Interpretive Summary: Drought is a well-studied climatic phenomenon with many indices that track the drivers and development of drought using geospatial datasets. Such datasets include precipitation and soil moisture deficits, and impacts on vegetation cover and crop conditions. Less well-tracked is geospatial information on socioeconomic impacts of drought, yet such information is critical for planning effective global drought humanitarian response and famine early warning systems. This paper describes an approach for collecting information on socioeconomic and environmental outcomes of drought via mobile technologies. Machine learning approaches can be implemented to identify and predict hot spots of impact using climate and vegetation forecasts as a trigger, toward better targeting of future response.

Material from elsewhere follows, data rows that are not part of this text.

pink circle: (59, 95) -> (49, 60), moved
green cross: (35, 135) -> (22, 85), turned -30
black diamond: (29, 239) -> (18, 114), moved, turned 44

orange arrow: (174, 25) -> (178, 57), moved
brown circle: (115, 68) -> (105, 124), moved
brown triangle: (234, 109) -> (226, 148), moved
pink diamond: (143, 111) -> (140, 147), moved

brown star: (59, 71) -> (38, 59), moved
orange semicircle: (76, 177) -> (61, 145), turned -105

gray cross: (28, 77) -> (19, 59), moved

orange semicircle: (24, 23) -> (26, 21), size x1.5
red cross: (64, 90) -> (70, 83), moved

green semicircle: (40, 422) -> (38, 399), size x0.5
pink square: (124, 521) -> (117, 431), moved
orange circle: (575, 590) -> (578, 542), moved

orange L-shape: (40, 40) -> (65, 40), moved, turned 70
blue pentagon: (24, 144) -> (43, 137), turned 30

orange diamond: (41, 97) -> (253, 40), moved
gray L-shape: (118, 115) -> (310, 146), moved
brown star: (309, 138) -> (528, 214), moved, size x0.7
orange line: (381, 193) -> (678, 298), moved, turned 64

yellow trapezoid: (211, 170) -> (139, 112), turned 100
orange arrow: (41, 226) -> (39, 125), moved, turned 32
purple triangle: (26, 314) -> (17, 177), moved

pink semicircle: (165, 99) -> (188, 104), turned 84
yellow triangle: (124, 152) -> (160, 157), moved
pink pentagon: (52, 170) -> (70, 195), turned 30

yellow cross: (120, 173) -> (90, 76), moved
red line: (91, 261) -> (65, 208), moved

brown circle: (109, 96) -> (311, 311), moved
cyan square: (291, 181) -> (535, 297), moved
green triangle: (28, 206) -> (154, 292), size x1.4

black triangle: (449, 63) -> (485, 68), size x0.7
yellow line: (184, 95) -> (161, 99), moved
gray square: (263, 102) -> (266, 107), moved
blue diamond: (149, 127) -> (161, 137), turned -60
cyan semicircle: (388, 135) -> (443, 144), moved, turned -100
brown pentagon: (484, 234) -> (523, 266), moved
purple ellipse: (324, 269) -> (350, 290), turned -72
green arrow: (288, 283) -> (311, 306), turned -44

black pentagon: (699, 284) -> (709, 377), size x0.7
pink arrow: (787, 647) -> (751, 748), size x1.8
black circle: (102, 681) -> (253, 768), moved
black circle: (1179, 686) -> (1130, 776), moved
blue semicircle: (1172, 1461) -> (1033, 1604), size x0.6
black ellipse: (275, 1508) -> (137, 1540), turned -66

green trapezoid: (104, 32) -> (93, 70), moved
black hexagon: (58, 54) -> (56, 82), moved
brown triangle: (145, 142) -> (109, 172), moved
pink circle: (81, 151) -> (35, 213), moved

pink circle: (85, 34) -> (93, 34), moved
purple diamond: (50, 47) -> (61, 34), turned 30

Technical Abstract: Virtually all climate monitoring and forecasting efforts concentrate on hazards rather than impacts, which are a priority for planning response activities and the evaluation of mitigation strategies. Effective disaster risk management strategies need to consider the prevailing ‘human terrain’ to predict who is at risk and how communities will be affected. There has been little effort to align the spatiotemporal granularity of socioeconomic assessments with environmental monitoring, leaving methodical approaches like machine learning virtually untapped for pattern recognition of extreme climate impacts. While the request for “better” socioeconomic data is not new, we highlight the need to collect and analyse environmental and socioeconomic data together and discuss novel strategies for coordinated data collection via mobile technologies from a drought risk management perspective. A better temporal, spatial and contextual understanding of socioeconomic impacts of extreme climate conditions will help to establish complex causal pathways and quantitative proof about climate-attributable livelihood impacts.